A number of computer systems including those in the pathology department were taken offline as a precaution, following what's now been confirmed as a Trojan malware infection at the county's largest hospital group. How the virus infiltrated the network still hasn't been disclosed, as the investigation continues.
On Monday morning, a Barts spokesperson told ZDNet that while most systems are back up and running, file-sharing still remained offline as a precaution. The hospital has confirmed that no patient data was accessed as a result of the malware infection and that no patient appointments were cancelled.
"The virus has been quarantined, and all major clinical systems are now up and running. No patient data was affected, there was no unauthorised access to medical records, and our antivirus protection has now been updated to prevent any recurrence," a spokesperson said.
The Trust says the malware -- not ransomware, as was claimed in some reports -- had never been seen before and "whilst it had the potential to do significant damage to computer network files, our measures to contain the virus were successful".
The pathology department was taken offline as a precaution but is now operating as normal. However, the hospital notes that "it may take a day or so to deal with the backlog" which built up during the time staff needed to process requests manually.
Barts Health NHS Trust incorporates five hospitals across East London: Mile End Hospital, Newham University Hospital, The Royal London Hospital, St Bartholowmew's Hospital, and Whipps Cross University Hospital. Its workforce of over 15,000 staff provide care to millions a year.

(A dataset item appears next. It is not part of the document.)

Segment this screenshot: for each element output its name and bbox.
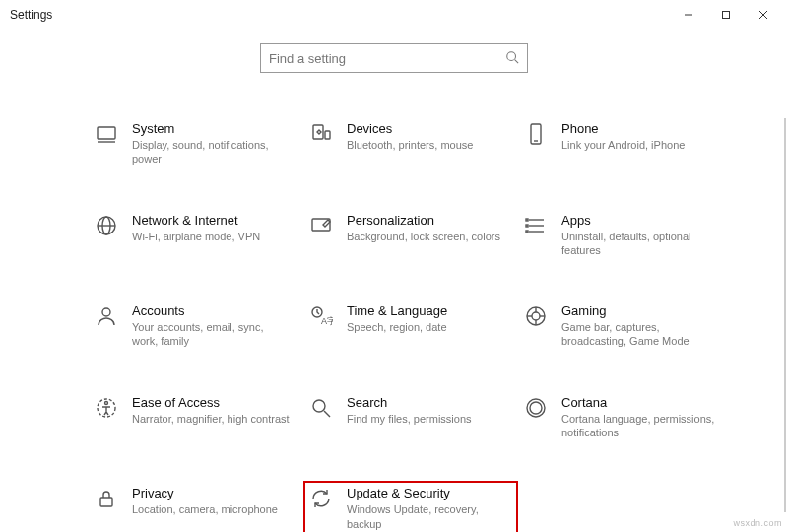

The attack against Barts Health NHS Trust comes after a cyberattack against Northern Lincolnshire and Goole NHS Foundation Trust took three hospitals offline in November.
That incident was eventually confirmed to be a Globe2 ransomware attack, and led to the cancellation of 2,800 patient appointments the NHS Trust. There's still no word from Lincolnshire as to how the ransomware got into the system.
Hospitals are an appealing target for cybercriminals to attack, not only because of the crucial role of IT in healthcare, but also because the data held by hospitals is so vital.